A possible “Reichstag moment,” according to his own appointed Joint Chiefs chairman. Allegedly Milley and the other Joint Chiefs even had a plan in which they would resign sequentially, one by one, if Trump ordered them to carry out a power grab on his behalf. At one point Milley had to reassure Pelosi that the military would be able to stop Trump if he tried to use nuclear weapons.


Meanwhile Trump’s leading the 2024 GOP primary field by a country mile.

He hasn’t lost his knack for colorful viral commentary in (temporary?) retirement, I’ll say that for him:

I assume Milley is one of the garbage stars he means. Him, Mattis, John Kelly — there sure are a lot of four-stars who got a good look close-up at the former president after being promoted by him and came away nervous about what they saw.

Which reminds me: Is Milley going to be a witness for the January 6 select committee? His conversations with Trump might be subject to executive privilege but a lot of the details above about planning for a possible coup attempt took place without the president in the room. There’s no reason why Milley can’t testify to that, particularly since Trump is no longer his commander-in-chief.
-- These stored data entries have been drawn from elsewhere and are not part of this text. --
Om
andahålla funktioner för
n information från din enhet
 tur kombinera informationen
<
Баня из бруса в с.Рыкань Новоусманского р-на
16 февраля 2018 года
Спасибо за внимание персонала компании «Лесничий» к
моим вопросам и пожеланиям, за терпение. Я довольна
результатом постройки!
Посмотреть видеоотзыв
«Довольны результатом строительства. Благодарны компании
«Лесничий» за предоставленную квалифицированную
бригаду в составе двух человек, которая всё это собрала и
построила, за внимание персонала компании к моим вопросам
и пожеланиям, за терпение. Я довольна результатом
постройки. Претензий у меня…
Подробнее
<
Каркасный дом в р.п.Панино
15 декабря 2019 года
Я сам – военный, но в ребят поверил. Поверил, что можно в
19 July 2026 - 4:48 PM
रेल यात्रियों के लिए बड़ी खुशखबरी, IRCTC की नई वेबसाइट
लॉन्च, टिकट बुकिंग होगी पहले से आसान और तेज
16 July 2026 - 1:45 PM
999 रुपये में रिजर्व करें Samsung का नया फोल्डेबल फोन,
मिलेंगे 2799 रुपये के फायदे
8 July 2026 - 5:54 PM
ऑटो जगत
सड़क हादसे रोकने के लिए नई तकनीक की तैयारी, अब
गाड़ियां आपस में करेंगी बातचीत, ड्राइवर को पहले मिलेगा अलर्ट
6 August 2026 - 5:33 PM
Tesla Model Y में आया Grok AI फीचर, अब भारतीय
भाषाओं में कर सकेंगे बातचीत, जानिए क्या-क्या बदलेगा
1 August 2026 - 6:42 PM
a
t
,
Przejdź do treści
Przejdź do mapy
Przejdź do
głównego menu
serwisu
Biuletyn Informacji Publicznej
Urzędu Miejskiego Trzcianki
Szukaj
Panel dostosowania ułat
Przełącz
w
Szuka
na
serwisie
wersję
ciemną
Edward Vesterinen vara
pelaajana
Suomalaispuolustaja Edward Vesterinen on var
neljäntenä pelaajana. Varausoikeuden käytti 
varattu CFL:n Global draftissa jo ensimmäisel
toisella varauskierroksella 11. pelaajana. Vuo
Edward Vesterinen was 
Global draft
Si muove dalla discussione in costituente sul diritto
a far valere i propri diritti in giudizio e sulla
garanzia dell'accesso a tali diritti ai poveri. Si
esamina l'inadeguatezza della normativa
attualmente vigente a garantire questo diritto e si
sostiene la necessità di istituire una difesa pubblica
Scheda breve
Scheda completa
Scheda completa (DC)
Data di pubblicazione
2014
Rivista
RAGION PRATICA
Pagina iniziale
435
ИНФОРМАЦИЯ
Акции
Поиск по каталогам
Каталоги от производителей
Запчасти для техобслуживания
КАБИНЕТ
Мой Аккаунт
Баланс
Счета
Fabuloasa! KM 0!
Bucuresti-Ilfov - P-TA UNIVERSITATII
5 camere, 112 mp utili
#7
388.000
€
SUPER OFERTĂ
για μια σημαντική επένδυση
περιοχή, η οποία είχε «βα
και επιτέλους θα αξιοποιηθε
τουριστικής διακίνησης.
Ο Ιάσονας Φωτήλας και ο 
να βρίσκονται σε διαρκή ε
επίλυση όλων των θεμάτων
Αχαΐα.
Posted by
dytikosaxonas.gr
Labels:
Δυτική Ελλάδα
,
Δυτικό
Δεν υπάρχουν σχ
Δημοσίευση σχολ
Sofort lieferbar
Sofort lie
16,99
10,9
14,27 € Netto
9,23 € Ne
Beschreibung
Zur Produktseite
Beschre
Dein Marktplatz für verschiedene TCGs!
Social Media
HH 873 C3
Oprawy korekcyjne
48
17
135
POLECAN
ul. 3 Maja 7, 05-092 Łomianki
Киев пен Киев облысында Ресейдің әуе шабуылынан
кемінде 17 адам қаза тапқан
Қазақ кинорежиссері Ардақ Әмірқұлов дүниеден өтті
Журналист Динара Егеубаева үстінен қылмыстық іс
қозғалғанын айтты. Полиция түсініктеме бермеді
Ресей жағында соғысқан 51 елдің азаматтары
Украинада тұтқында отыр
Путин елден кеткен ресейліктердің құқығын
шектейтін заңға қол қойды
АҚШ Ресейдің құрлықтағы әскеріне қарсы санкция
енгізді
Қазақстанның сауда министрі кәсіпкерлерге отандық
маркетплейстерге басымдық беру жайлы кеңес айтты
Imagine the spectacle of the sitting chairman of the Joint Chiefs of Staff telling Congress under oath that the Pentagon’s top priority this past January was protecting the country from subversion led by the president rather than attack from foreign states.

I’ll leave you with one last excerpt from the book, something that Liz Cheney allegedly said to Milley about the insurrection on January 6. She’s a member of the select committee so maybe they’ll get to discuss this on the record when he testifies.


“That f—— guy Jim Jordan. That son of a bitch. … While these maniacs are going through the place, I’m standing in the aisle and he said, ‘We need to get the ladies away from the aisle. Let me help you.’ I smacked his hand away and told him, ‘Get away from me. You f—— did this,’” Cheney reportedly told the general.